NHS SHETLAND’s public health director says operations were “absolutely in line with guidance at the time” when an outbreak of Covid-19 struck in a Westside care home.
Susan Webb was responding to a question from Lerwick councillor Stephen Leask during a virtual meeting of Shetland’s health and social care partnership on Thursday in which he asked whether actions were “reactive rather than proactive”.
The integration board held a virtual meeting on Thursday where members were given an update on the response to Covid-19 in relation to Shetland’s care homes.
Five out of the seven Covid-19 deaths registered in Shetland were in care home settings.
A total of 63 staff members and residents were tested at the council-run Wastview recently after an outbreak of the virus was associated with a number of deaths at the home.
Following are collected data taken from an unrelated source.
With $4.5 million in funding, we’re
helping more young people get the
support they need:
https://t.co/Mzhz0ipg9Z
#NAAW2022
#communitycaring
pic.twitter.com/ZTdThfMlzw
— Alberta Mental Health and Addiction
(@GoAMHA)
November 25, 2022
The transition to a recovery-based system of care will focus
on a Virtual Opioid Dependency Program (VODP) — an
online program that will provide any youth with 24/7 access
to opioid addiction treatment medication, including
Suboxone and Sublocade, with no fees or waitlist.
All tests came back negative.
A report presented by NHS Shetland’s director of public health Susan Webb said that care homes had been managing the situation well.
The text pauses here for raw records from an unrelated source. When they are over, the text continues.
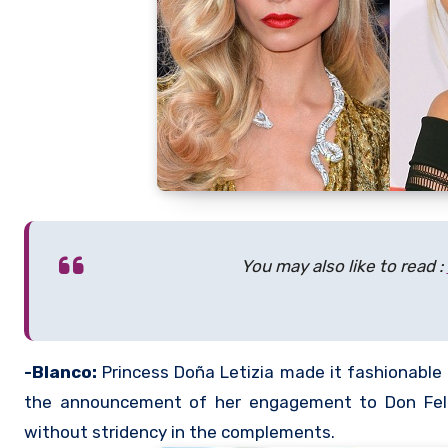
You may also like to read :
-Blanco:
Princess Doña Letizia made it fashionable 
the announcement of her engagement to Don Felip
without stridency in the complements.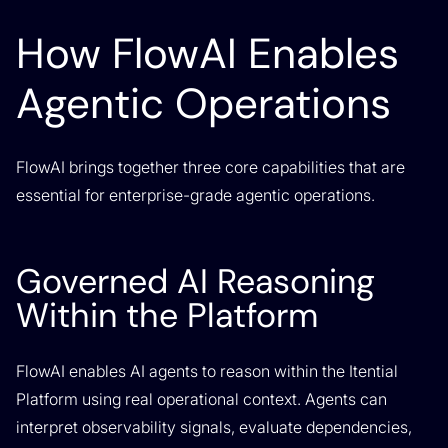
How FlowAI Enables
Agentic Operations
FlowAI brings together three core capabilities that are
essential for enterprise-grade agentic operations.
Governed AI Reasoning
Within the Platform
FlowAI enables AI agents to reason within the Itential
Platform using real operational context. Agents can
interpret observability signals, evaluate dependencies,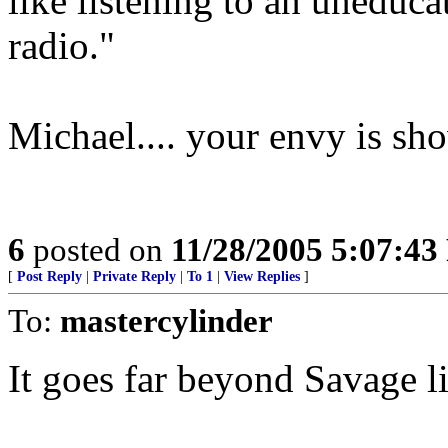
like listening to an uneduc
radio."
Michael.... your envy is sh
6
posted on
11/28/2005 5:07:4
[
Post Reply
|
Private Reply
|
To 1
|
View Replies
]
To:
mastercylinder
It goes far beyond Savage li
She told Thursday’s meeting that a review of care home practice in the isles undertaken after more stringent measures were imposed by the Scottish Government raised no concerns.
Online training of care home staff on the use of personal protective equipment (PPE) is due to be completed by the end of August.
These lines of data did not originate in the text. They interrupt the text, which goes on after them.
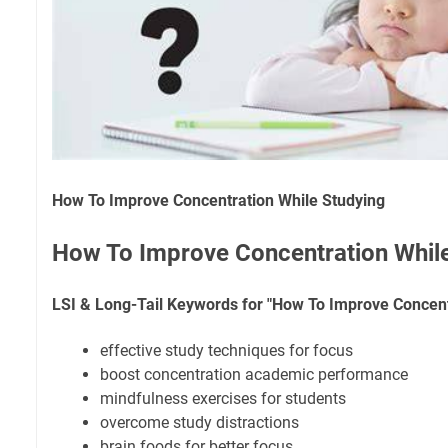
How To Improve Concentration While Studying
How To Improve Concentration Whil
LSI & Long-Tail Keywords for "How To Improve Concent
effective study techniques for focus
boost concentration academic performance
mindfulness exercises for students
overcome study distractions
brain foods for better focus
“We are on track with that,” Webb confirmed.
In relation to the outbreak, the public health director said the situation was being managed, with no new areas of concern.
Webb confirmed that residents in the care home were subject to “enhanced monitoring”.
Leask questioned the timescales of the response to Covid-19 and care homes.
“Are we happy and are we comfortable with the response…before we start patting one another on the back?” he asked.
“Was it reactive rather than proactive?”
Webb reassured Leask that activities at the affected care home were “absolutely in line with guidance at the time” – although the guidelines have changed since.
“Clearly what we have done is review all the actions that we have taken,” she added. “We are learning from those and putting them in place.”
Webb added that infection control visits to Shetland’s nine care homes in April were carried out far in advance of guidance.
“I believe we have a positive picture to tell,” she said. “But there are things we do need to do differently.”
Leask said afterwards that he wanted to “pay tribute to the hard work” of staff and their response to the Covid-19 crisis.
The meeting, meanwhile, heard that the close integration of local health and social care services has meant Shetland is in a “very, very positive” situation regarding care homes and Covid-19.
IJB chief officer Jo Robinson said the close integration in Shetland had enabled staff to move on quickly from the outbreak earlier in the pandemic.
Shetland Islands Council’s chief social work officer Denise Morgan said the isles “already have an integrated system in place” which has supported the response to Covid-19.
“I think we are in a fairly good position in Shetland compared with some other areas,” she said.
Board chair Emma Macdonald said that care home staff have faced a “really difficult” time in the last few months.
Senior nurse Edna Mary Watson also confirmed that district nurses were now on hand to help out on the ground at care homes to support staff.
Morgan, meanwhile, said there was also greater counselling support available for staff.